_Work item:_
Repeat the listing below line by line, exactly, leaving its pictures behind.

_Data excerpts:_

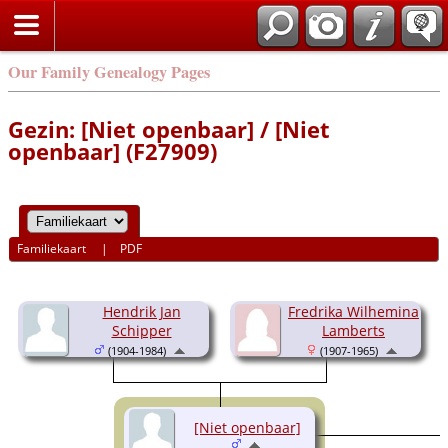
Our Family Genealogy Pages
Gezin: [Niet openbaar] / [Niet
openbaar] (F27909)
Familiekaart
|
PDF
Hendrik Jan
Fredrika Wilhemina
Schipper
Lamberts
(1904-1984)
(1907-1965)
[Niet openbaar]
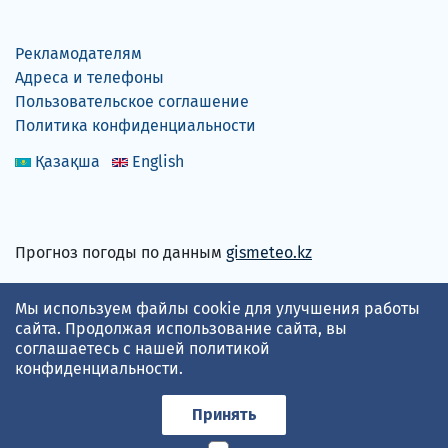
Рекламодателям
Адреса и телефоны
Пользовательское соглашение
Политика конфиденциальности
Қазақша
English
Прогноз погоды по данным
gismeteo.kz
Принимаем карты
Мы используем файлы cookie для улучшения работы
сайта. Продолжая использование сайта, вы
соглашаетесь с нашей
политикой
конфиденциальности
.
Принять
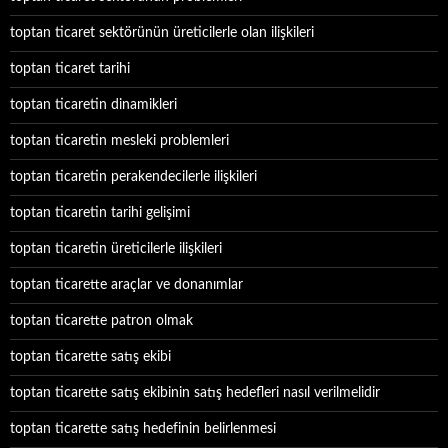
toptan ticaret sektörünün üreticilerle olan ilişkileri
toptan ticaret tarihi
toptan ticaretin dinamikleri
toptan ticaretin mesleki problemleri
toptan ticaretin perakendecilerle ilişkileri
toptan ticaretin tarihi gelişimi
toptan ticaretin üreticilerle ilişkileri
toptan ticarette araçlar ve donanımlar
toptan ticarette patron olmak
toptan ticarette satış ekibi
toptan ticarette satış ekibinin satış hedefleri nasıl verilmelidir
toptan ticarette satış hedefinin belirlenmesi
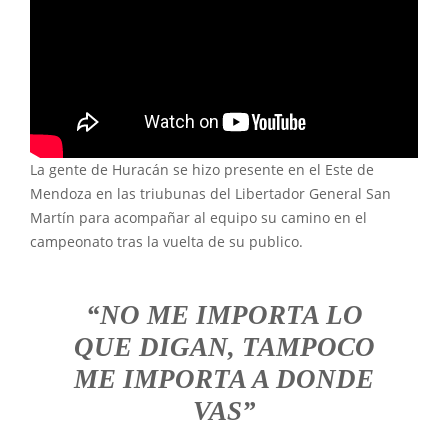
La gente de Huracán se hizo presente en el Este de
Mendoza en las triubunas del Libertador General San
Martín para acompañar al equipo su camino en el
campeonato tras la vuelta de su publico.
“NO ME IMPORTA LO
QUE DIGAN, TAMPOCO
ME IMPORTA A DONDE
VAS”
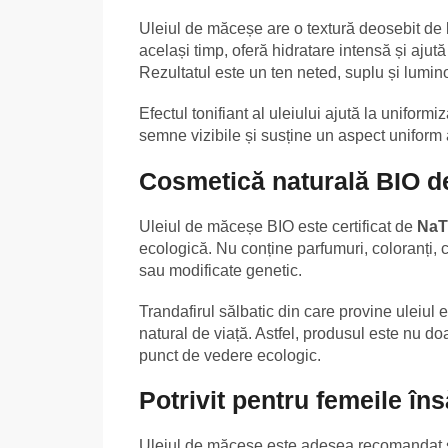
Uleiul de măceșe are o textură deosebit de l
același timp, oferă hidratare intensă și ajut
Rezultatul este un ten neted, suplu și lumin
Efectul tonifiant al uleiului ajută la uniform
semne vizibile și susține un aspect uniform al
Cosmetică naturală BIO de
Uleiul de măceșe BIO este certificat de
NaT
ecologică. Nu conține parfumuri, coloranți, co
sau modificate genetic.
Trandafirul sălbatic din care provine uleiul e
natural de viață. Astfel, produsul este nu doa
punct de vedere ecologic.
Potrivit pentru femeile îns
Uleiul de măceșe este adesea recomandat și 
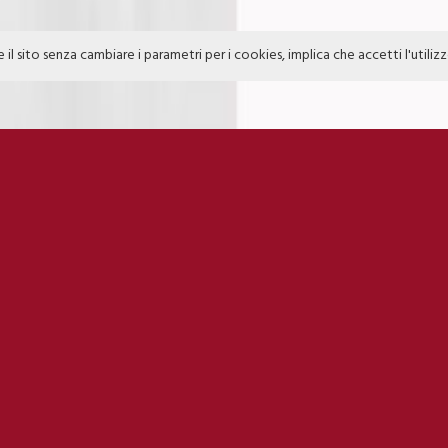
e il sito senza cambiare i parametri per i cookies, implica che accetti l'utiliz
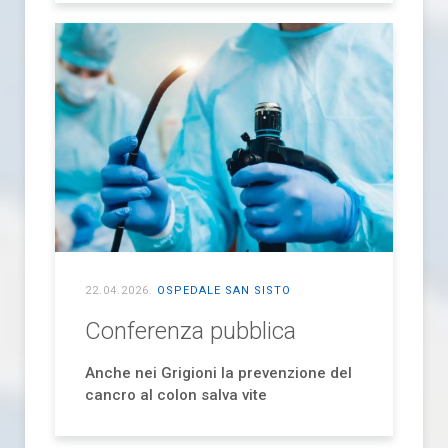
22.04.2026
.
OSPEDALE SAN SISTO
Conferenza pubblica
Anche nei Grigioni la prevenzione del
cancro al colon salva vite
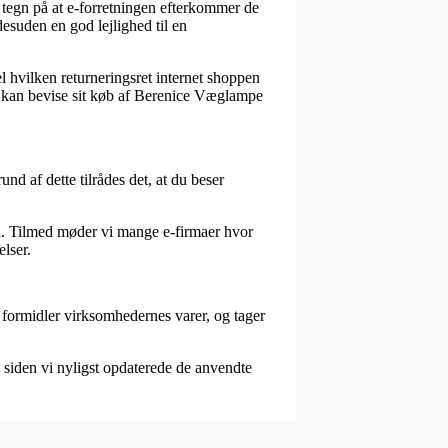
t tegn på at e-forretningen efterkommer de
 desuden en god lejlighed til en
l hvilken returneringsret internet shoppen
den kan bevise sit køb af Berenice Væglampe
und af dette tilrådes det, at du beser
ed. Tilmed møder vi mange e-firmaer hvor
elser.
 formidler virksomhedernes varer, og tager
t siden vi nyligst opdaterede de anvendte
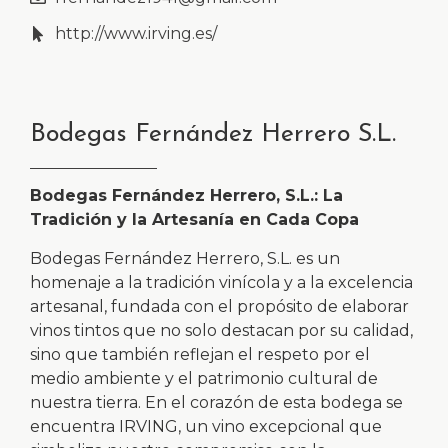
http://www.irving.es/
Bodegas Fernández Herrero S.L.
Bodegas Fernández Herrero, S.L.: La
Tradición y la Artesanía en Cada Copa
Bodegas Fernández Herrero, S.L. es un
homenaje a la tradición vinícola y a la excelencia
artesanal, fundada con el propósito de elaborar
vinos tintos que no solo destacan por su calidad,
sino que también reflejan el respeto por el
medio ambiente y el patrimonio cultural de
nuestra tierra. En el corazón de esta bodega se
encuentra IRVING, un vino excepcional que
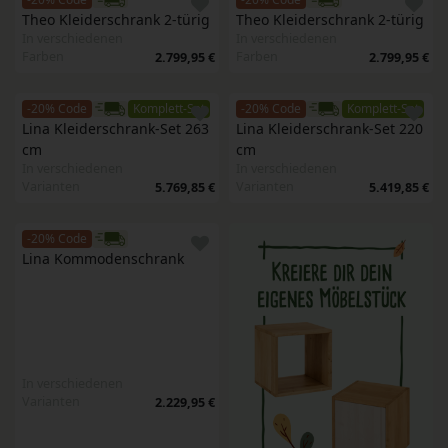
Theo Kleiderschrank 2-türig
Theo Kleiderschrank 2-türig
In verschiedenen
In verschiedenen
Farben
Farben
2.799,95 €
2.799,95 €
-20% Code
Komplett-Set
-20% Code
Komplett-Set
Lina Kleiderschrank-Set 263 
Lina Kleiderschrank-Set 220 
cm
cm
In verschiedenen
In verschiedenen
Varianten
Varianten
5.769,85 €
5.419,85 €
-20% Code
Lina Kommodenschrank
In verschiedenen
Varianten
2.229,95 €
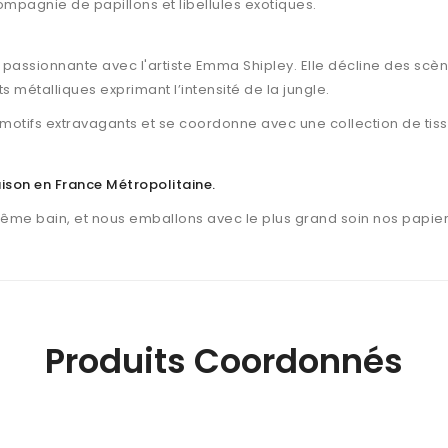
ompagnie de papillons et libellules exotiques.
n passionnante avec l'artiste Emma Shipley. Elle décline des scè
s métalliques exprimant l’intensité de la jungle.
t motifs extravagants et se coordonne avec une collection de t
raison en France Métropolitaine
.
même bain, et nous emballons avec le plus grand soin nos papier
Produits Coordonnés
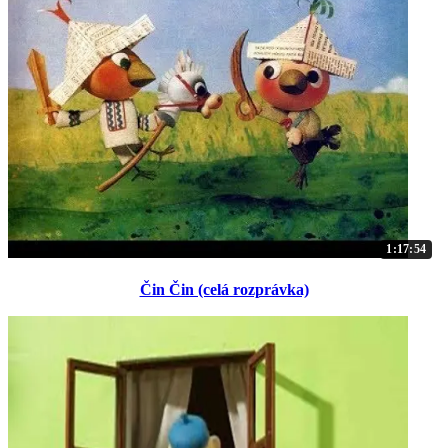
1:17:54
Čin Čin (celá rozprávka)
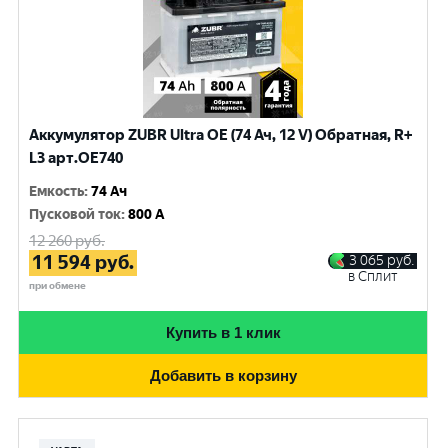
Аккумулятор ZUBR Ultra OE (74 Ач, 12 V) Обратная, R+
L3 арт.OE740
Емкость
:
74 Ач
Пусковой ток
:
800 A
12 260
руб.
11 594
руб.
3 065
руб.
в Сплит
при обмене
Купить в 1 клик
Добавить в корзину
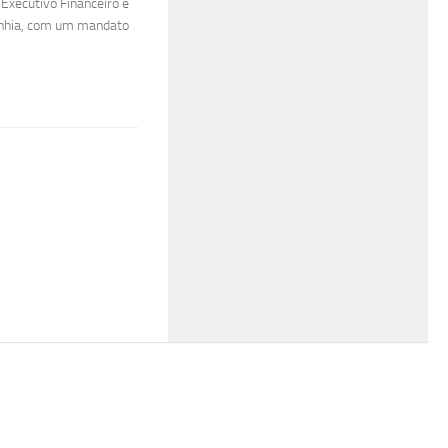
 Executivo Financeiro e
anhia, com um mandato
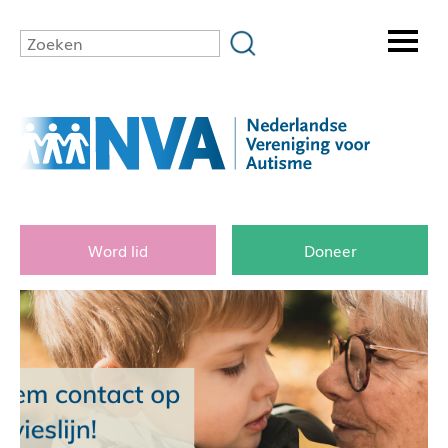
Word lid
Doneer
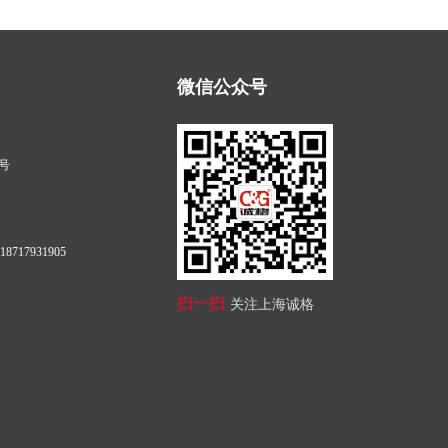
微信公众号
号
8717931905
扫一扫
关注上海诚格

_Response area:_
Our Family Genealogy Pages
Gezin: [Niet openbaar] / [Niet
openbaar] (F27909)
Familiekaart
|
PDF
Hendrik Jan
Fredrika Wilhemina
Schipper
Lamberts
(1904-1984)
(1907-1965)
[Niet openbaar]
Рекламодателям
Адреса и телефоны
Пользовательское соглашение
Политика конфиденциальности
Қазақша
English
Прогноз погоды по данным
gismeteo.kz
Принимаем карты
Мы используем файлы cookie для улучшения работы
сайта. Продолжая использование сайта, вы
соглашаетесь с нашей
политикой
конфиденциальности
.
Принять
toptan ticaret sektörünün üreticilerle olan ilişkileri
toptan ticaret tarihi
toptan ticaretin dinamikleri
toptan ticaretin mesleki problemleri
toptan ticaretin perakendecilerle ilişkileri
toptan ticaretin tarihi gelişimi
toptan ticaretin üreticilerle ilişkileri
toptan ticarette araçlar ve donanımlar
toptan ticarette patron olmak
toptan ticarette satış ekibi
toptan ticarette satış ekibinin satış hedefleri nasıl verilmelidir
toptan ticarette satış hedefinin belirlenmesi
La gente de Huracán se hizo presente en el Este de
Mendoza en las triubunas del Libertador General San
Martín para acompañar al equipo su camino en el
campeonato tras la vuelta de su publico.
“NO ME IMPORTA LO
QUE DIGAN, TAMPOCO
ME IMPORTA A DONDE
VAS”
Uleiul de măceșe are o textură deosebit de l
același timp, oferă hidratare intensă și ajut
Rezultatul este un ten neted, suplu și lumin
Efectul tonifiant al uleiului ajută la uniform
semne vizibile și susține un aspect uniform al
Cosmetică naturală BIO de
Uleiul de măceșe BIO este certificat de
NaT
ecologică. Nu conține parfumuri, coloranți, co
sau modificate genetic.
Trandafirul sălbatic din care provine uleiul e
natural de viață. Astfel, produsul este nu doa
punct de vedere ecologic.
Potrivit pentru femeile îns
Uleiul de măceșe este adesea recomandat și 
e il sito senza cambiare i parametri per i cookies, implica che accetti l'utiliz
22.04.2026
.
OSPEDALE SAN SISTO
Conferenza pubblica
Anche nei Grigioni la prevenzione del
cancro al colon salva vite
t tegn på at e-forretningen efterkommer de
 desuden en god lejlighed til en
l hvilken returneringsret internet shoppen
den kan bevise sit køb af Berenice Væglampe
und af dette tilrådes det, at du beser
ed. Tilmed møder vi mange e-firmaer hvor
elser.
 formidler virksomhedernes varer, og tager
t siden vi nyligst opdaterede de anvendte
http://www.irving.es/
Bodegas Fernández Herrero S.L.
Bodegas Fernández Herrero, S.L.: La
Tradición y la Artesanía en Cada Copa
Bodegas Fernández Herrero, S.L. es un
homenaje a la tradición vinícola y a la excelencia
artesanal, fundada con el propósito de elaborar
vinos tintos que no solo destacan por su calidad,
sino que también reflejan el respeto por el
medio ambiente y el patrimonio cultural de
nuestra tierra. En el corazón de esta bodega se
encuentra IRVING, un vino excepcional que
Theo Kleiderschrank 2-türig
Theo Kleiderschrank 2-türig
In verschiedenen
In verschiedenen
Farben
Farben
2.799,95 €
2.799,95 €
-20% Code
Komplett-Set
-20% Code
Komplett-Set
Lina Kleiderschrank-Set 263 
Lina Kleiderschrank-Set 220 
cm
cm
In verschiedenen
In verschiedenen
Varianten
Varianten
5.769,85 €
5.419,85 €
-20% Code
Lina Kommodenschrank
In verschiedenen
Varianten
2.229,95 €
ompagnie de papillons et libellules exotiques.
n passionnante avec l'artiste Emma Shipley. Elle décline des scè
s métalliques exprimant l’intensité de la jungle.
t motifs extravagants et se coordonne avec une collection de t
raison en France Métropolitaine
.
même bain, et nous emballons avec le plus grand soin nos papier
Produits Coordonnés
1:17:54
Čin Čin (celá rozprávka)
Аккумулятор ZUBR Ultra OE (74 Ач, 12 V) Обратная, R+
L3 арт.OE740
Емкость
:
74 Ач
Пусковой ток
:
800 A
12 260
руб.
11 594
руб.
3 065
руб.
в Сплит
при обмене
Купить в 1 клик
Добавить в корзину
 Executivo Financeiro e
anhia, com um mandato
Word lid
Doneer
微信公众号
号
8717931905
扫一扫
关注上海诚格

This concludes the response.